***** Provided data
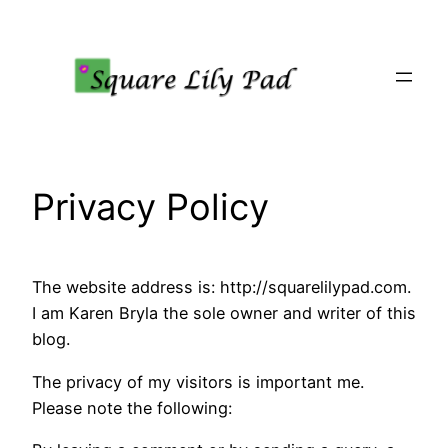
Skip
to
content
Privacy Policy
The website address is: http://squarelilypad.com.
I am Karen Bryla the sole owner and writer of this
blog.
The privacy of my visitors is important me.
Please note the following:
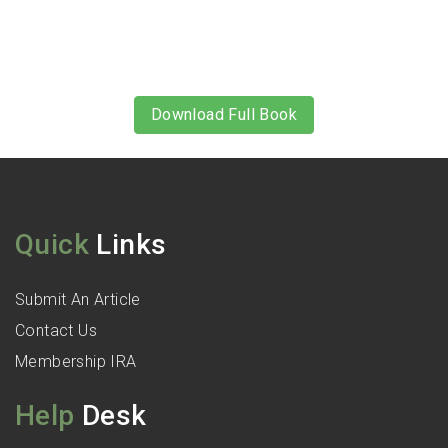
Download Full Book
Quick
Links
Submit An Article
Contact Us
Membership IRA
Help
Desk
**********
***** Provided data
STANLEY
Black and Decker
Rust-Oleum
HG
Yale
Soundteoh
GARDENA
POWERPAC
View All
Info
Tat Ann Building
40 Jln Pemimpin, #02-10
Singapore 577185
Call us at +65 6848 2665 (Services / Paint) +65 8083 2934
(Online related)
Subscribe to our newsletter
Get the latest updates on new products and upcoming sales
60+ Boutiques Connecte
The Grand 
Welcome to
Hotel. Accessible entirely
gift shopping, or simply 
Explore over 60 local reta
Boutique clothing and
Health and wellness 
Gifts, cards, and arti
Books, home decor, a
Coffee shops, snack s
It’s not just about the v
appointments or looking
**********
***** Provided data
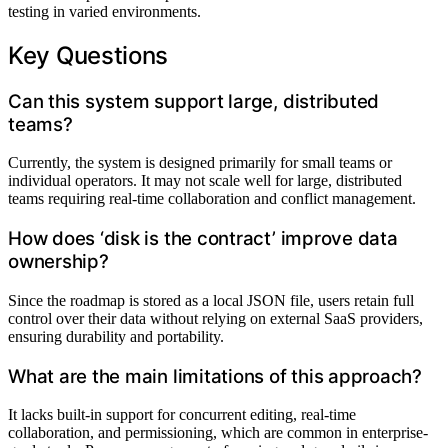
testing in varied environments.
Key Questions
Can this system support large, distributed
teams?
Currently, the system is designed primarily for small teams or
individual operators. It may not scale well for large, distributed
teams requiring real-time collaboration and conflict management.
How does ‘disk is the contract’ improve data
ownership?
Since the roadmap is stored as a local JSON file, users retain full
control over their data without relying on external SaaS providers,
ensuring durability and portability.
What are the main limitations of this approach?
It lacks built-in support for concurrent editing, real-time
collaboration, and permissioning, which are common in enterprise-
**********
Your task is to copy each line of the entries that includes the word "support".

Exercise result —
Can this system support large, distributed
It lacks built-in support for concurrent editing, real-time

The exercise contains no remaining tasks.